___ Supplied records ___

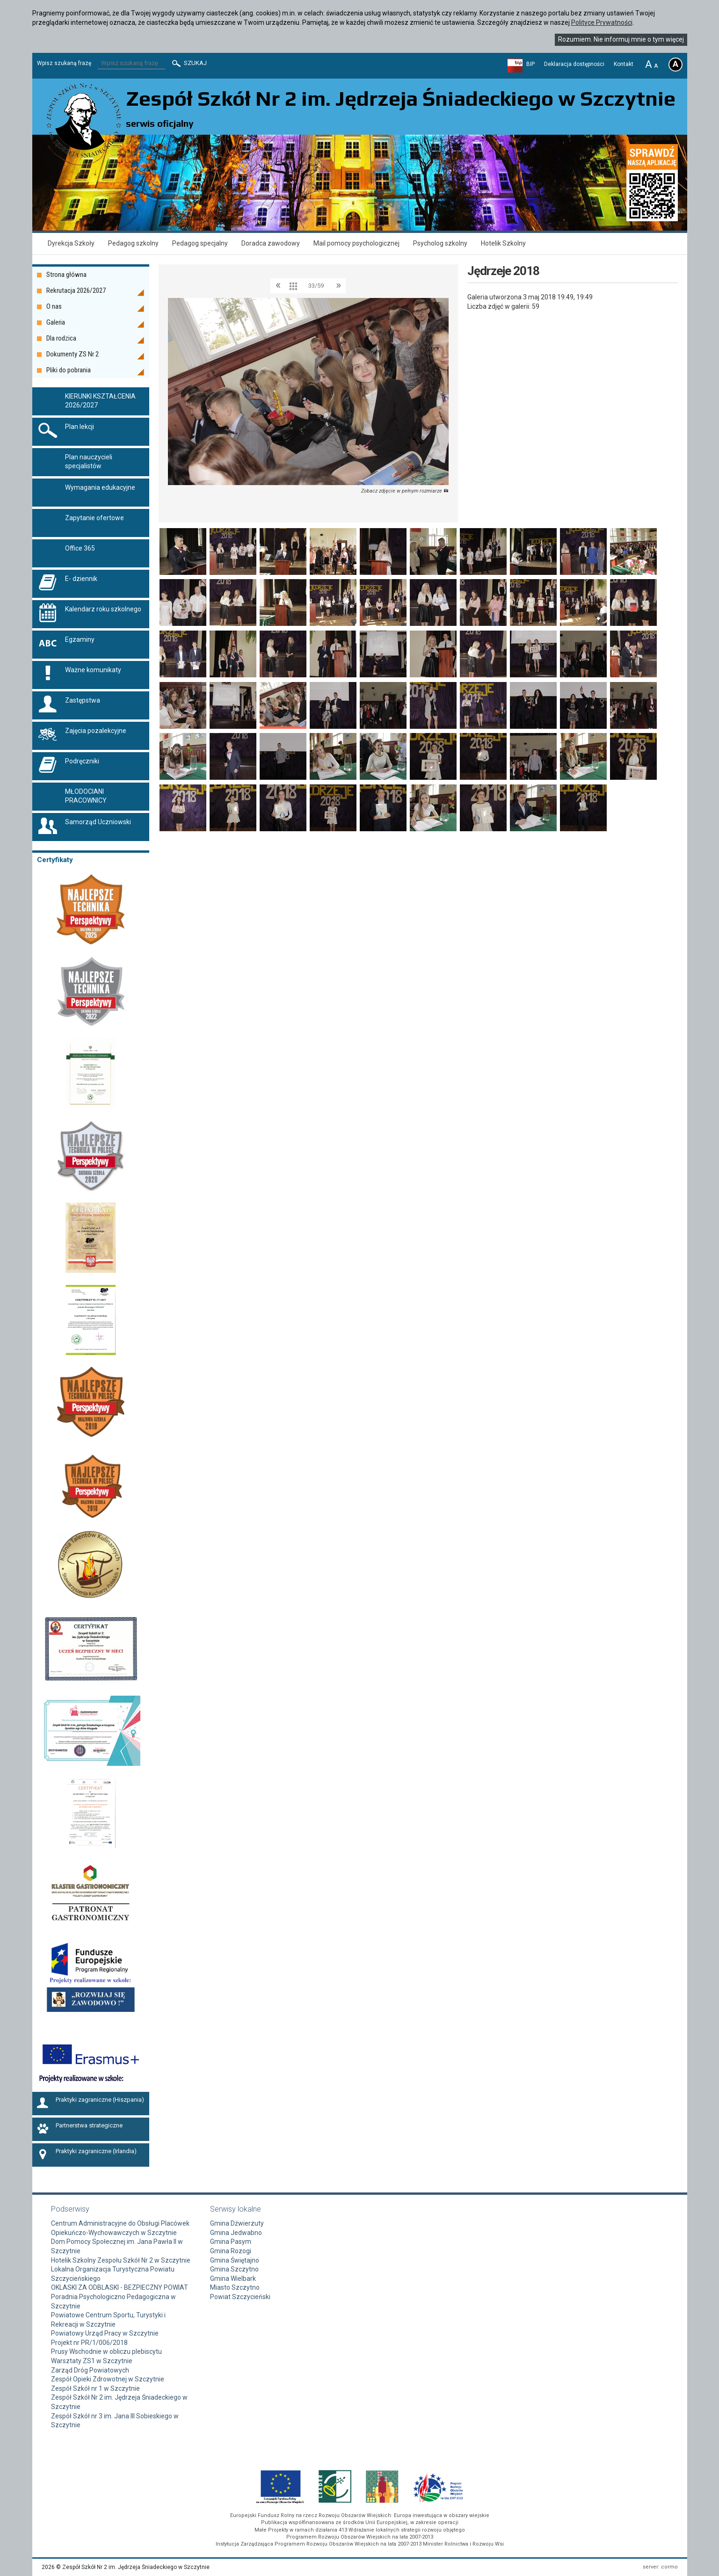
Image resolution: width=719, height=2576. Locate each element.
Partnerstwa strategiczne (89, 2125)
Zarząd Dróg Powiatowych (90, 2370)
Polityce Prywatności (601, 22)
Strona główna (66, 274)
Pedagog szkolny (133, 243)
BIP (530, 64)
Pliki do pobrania (68, 370)
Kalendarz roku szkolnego (103, 609)
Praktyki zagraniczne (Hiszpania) (100, 2100)
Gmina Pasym (230, 2241)
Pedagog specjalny (200, 243)
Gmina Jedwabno (236, 2232)
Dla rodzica (61, 338)
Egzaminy (79, 639)
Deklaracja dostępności (574, 64)
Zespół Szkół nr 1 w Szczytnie (95, 2388)
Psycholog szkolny (440, 243)
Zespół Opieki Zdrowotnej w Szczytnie (107, 2379)
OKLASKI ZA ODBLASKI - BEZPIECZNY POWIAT (119, 2287)
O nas (54, 306)
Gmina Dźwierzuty (237, 2223)
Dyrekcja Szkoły (71, 243)
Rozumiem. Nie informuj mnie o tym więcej (621, 39)
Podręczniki (82, 761)
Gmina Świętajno (234, 2260)
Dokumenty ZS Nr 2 (72, 354)
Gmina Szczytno (234, 2269)
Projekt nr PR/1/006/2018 (89, 2342)
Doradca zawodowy (270, 243)
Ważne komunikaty (93, 670)
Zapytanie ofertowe (94, 518)
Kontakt (623, 64)
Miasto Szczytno (235, 2287)
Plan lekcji (79, 426)
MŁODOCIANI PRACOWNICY (86, 796)
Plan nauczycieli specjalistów (88, 461)
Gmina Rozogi (230, 2251)
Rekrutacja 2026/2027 (76, 290)
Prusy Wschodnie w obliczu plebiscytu (106, 2351)
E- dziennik (81, 578)
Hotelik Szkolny (503, 243)
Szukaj (189, 63)
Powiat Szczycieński (240, 2296)
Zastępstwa (82, 700)
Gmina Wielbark (233, 2278)
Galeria (55, 322)
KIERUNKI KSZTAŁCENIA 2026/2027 (100, 400)
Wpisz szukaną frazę (64, 63)
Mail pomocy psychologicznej (356, 243)
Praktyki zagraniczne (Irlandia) (96, 2151)
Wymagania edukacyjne (100, 487)
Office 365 (80, 548)
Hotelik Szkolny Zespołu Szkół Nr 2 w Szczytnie (120, 2260)
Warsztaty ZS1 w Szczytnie (91, 2361)
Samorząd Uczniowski (98, 822)
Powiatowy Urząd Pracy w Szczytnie (105, 2333)
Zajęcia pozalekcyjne (95, 730)
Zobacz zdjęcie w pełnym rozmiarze (405, 491)
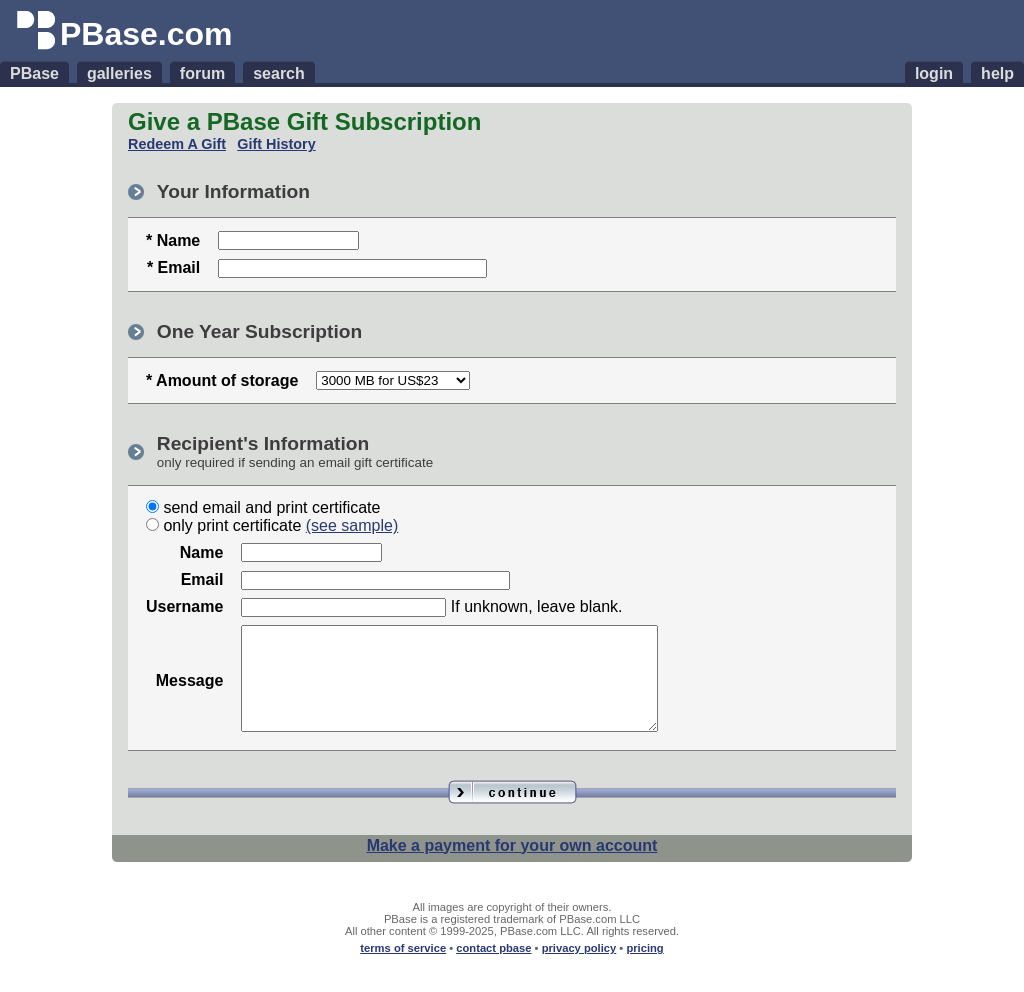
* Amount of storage (222, 380)
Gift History (276, 144)
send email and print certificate (271, 507)
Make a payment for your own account (512, 866)
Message (190, 690)
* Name (173, 240)
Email (202, 579)
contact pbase (493, 969)
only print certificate (232, 525)
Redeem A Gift (177, 144)
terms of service (403, 969)
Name (202, 552)
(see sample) (352, 525)
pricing (644, 969)
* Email (173, 267)
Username (184, 606)
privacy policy (579, 969)
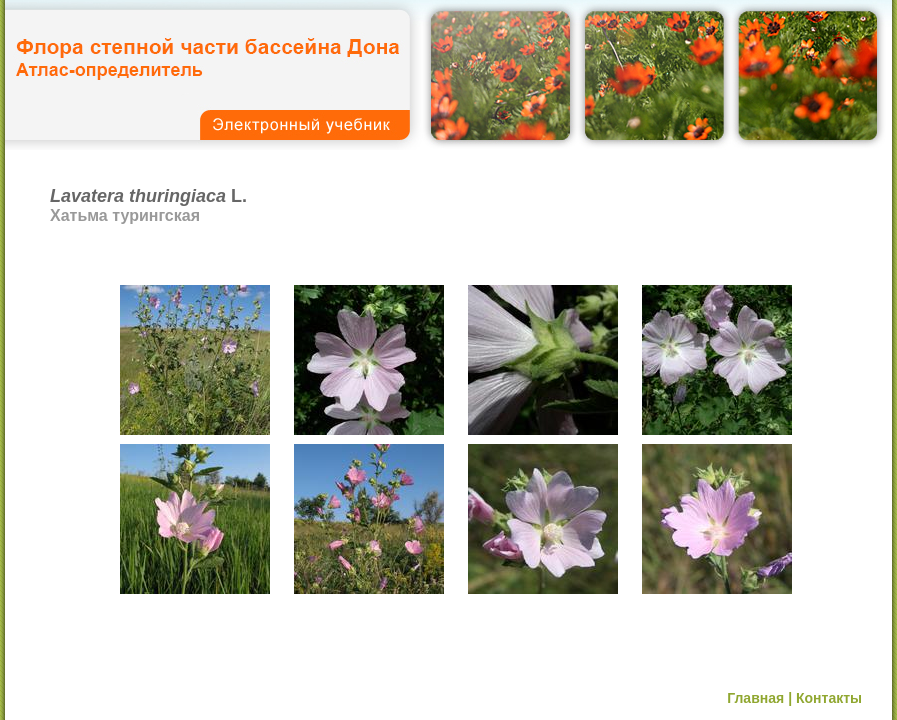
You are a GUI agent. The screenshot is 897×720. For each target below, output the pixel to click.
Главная (755, 698)
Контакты (829, 698)
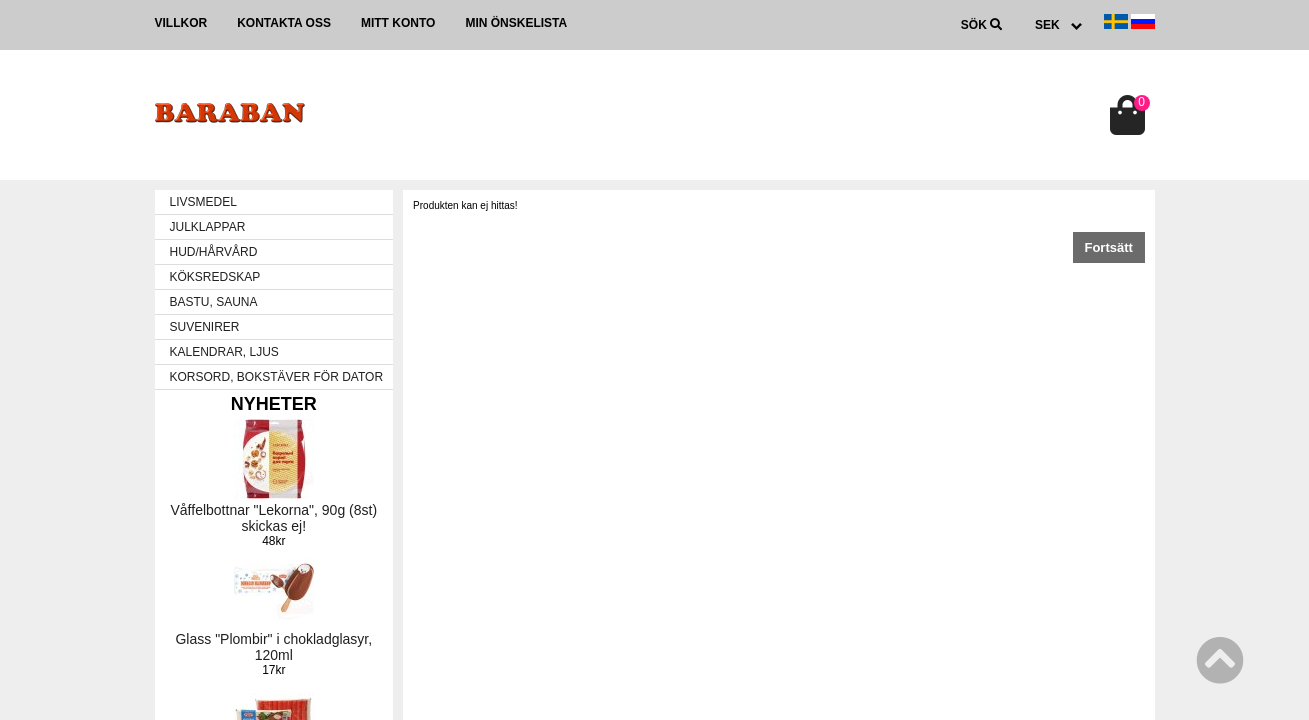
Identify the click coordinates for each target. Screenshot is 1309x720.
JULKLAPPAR (208, 227)
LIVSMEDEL (203, 202)
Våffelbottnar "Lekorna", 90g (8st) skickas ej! (274, 518)
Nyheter (274, 404)
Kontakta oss (284, 23)
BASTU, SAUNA (214, 302)
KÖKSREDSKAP (215, 277)
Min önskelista (516, 23)
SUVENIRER (205, 327)
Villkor (181, 23)
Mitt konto (398, 23)
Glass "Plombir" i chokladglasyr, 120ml (273, 647)
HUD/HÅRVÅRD (214, 252)
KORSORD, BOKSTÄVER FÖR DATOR (277, 377)
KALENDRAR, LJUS (224, 352)
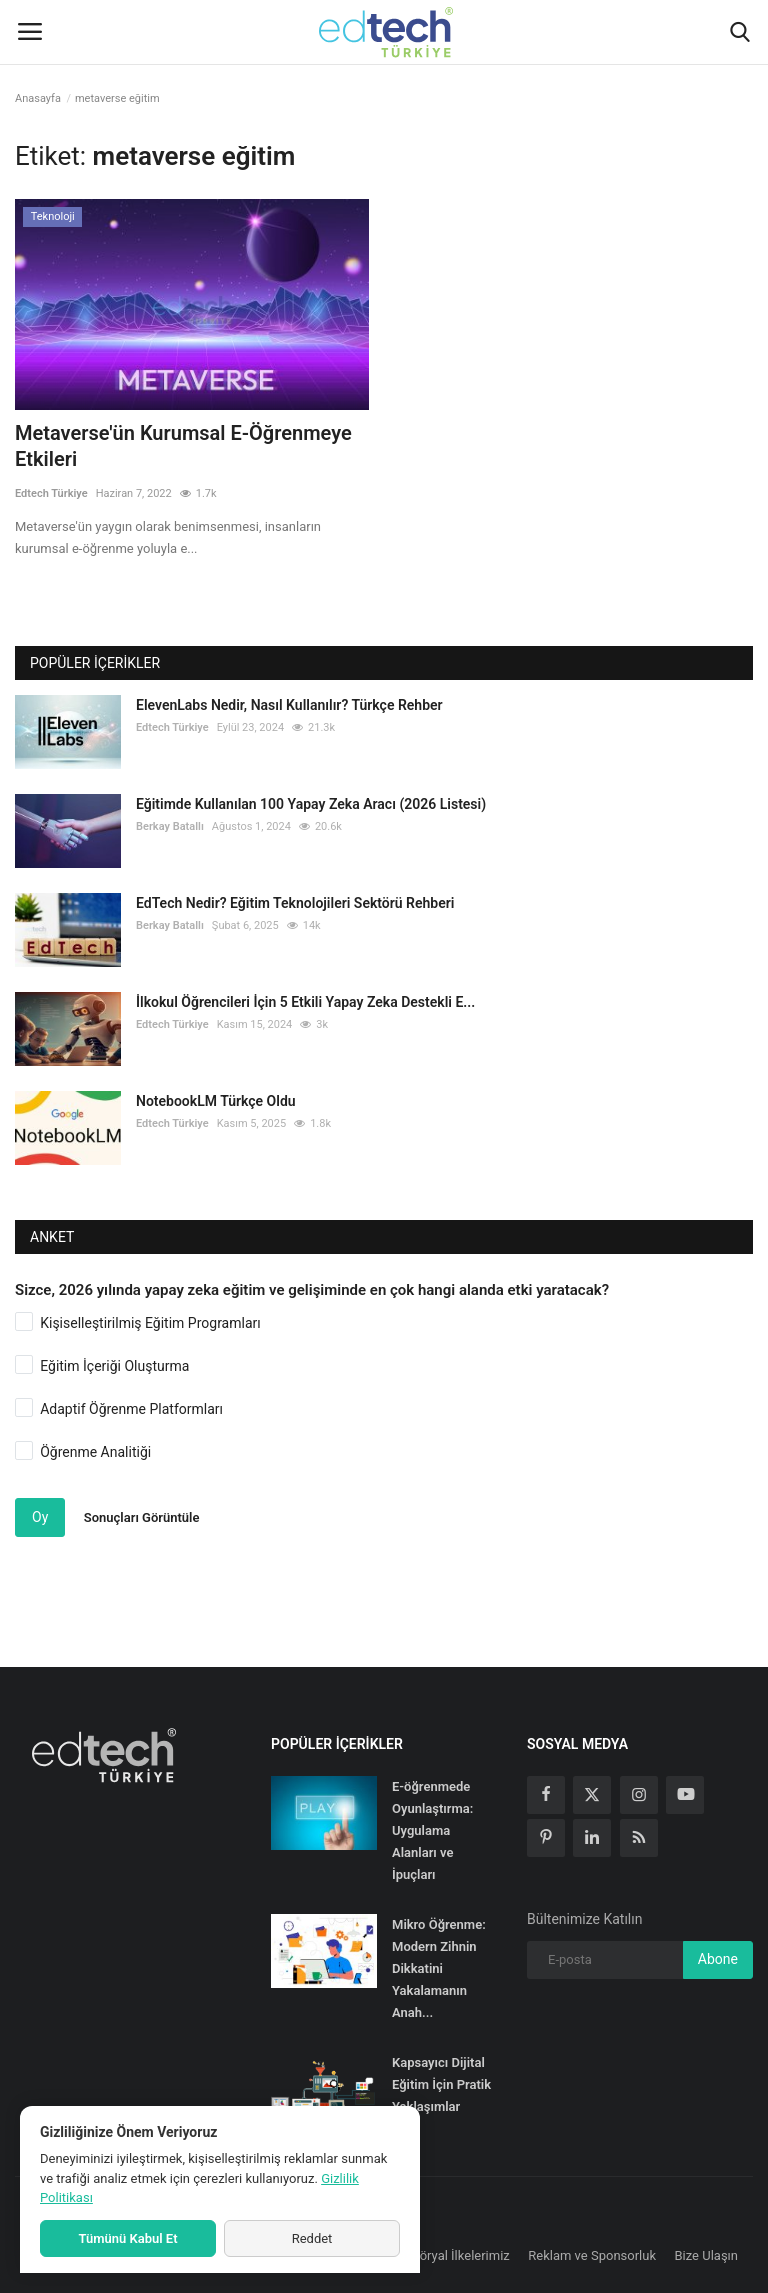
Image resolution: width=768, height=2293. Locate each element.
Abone (718, 1959)
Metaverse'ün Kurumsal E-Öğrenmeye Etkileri (183, 446)
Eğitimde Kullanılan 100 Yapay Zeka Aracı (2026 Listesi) (311, 804)
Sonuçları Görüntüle (142, 1517)
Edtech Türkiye (51, 493)
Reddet (312, 2238)
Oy (40, 1517)
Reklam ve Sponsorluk (592, 2255)
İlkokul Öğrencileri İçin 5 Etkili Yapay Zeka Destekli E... (305, 1002)
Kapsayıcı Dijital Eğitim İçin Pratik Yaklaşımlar (441, 2084)
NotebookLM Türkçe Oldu (216, 1101)
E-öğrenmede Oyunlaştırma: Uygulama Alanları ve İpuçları (432, 1830)
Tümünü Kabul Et (127, 2238)
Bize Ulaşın (707, 2255)
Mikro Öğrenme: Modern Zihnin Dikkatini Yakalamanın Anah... (439, 1968)
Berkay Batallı (170, 826)
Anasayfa (38, 98)
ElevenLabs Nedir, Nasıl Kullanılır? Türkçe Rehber (289, 705)
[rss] (639, 1838)
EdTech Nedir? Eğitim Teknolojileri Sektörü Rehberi (295, 903)
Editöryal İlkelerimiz (454, 2255)
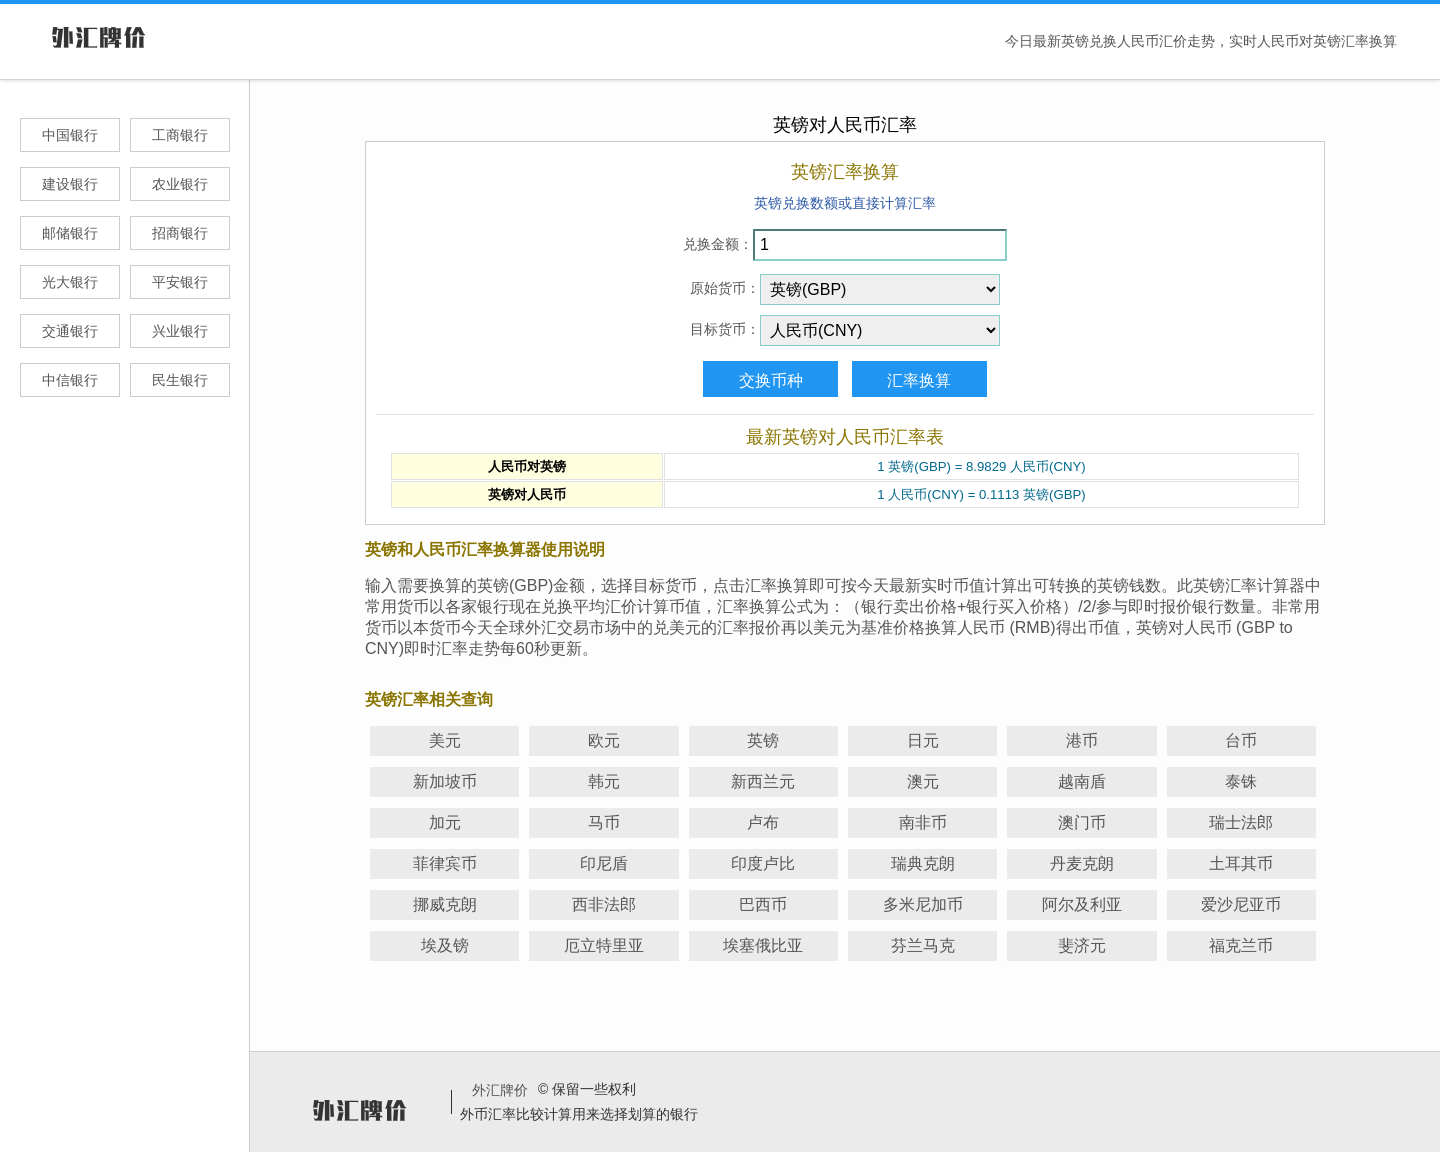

___

[What the task requires] Exact reproduction is required. Output only the lines from the one with "ElevenLabs Nedir, Nasıl" through the end of the listing above, both ends included, and no pictures.

[Answer to this exercise]
ElevenLabs Nedir, Nasıl Kullanılır? Türkçe Rehber (289, 705)
[rss] (639, 1838)
EdTech Nedir? Eğitim Teknolojileri Sektörü Rehberi (295, 903)
Editöryal İlkelerimiz (454, 2255)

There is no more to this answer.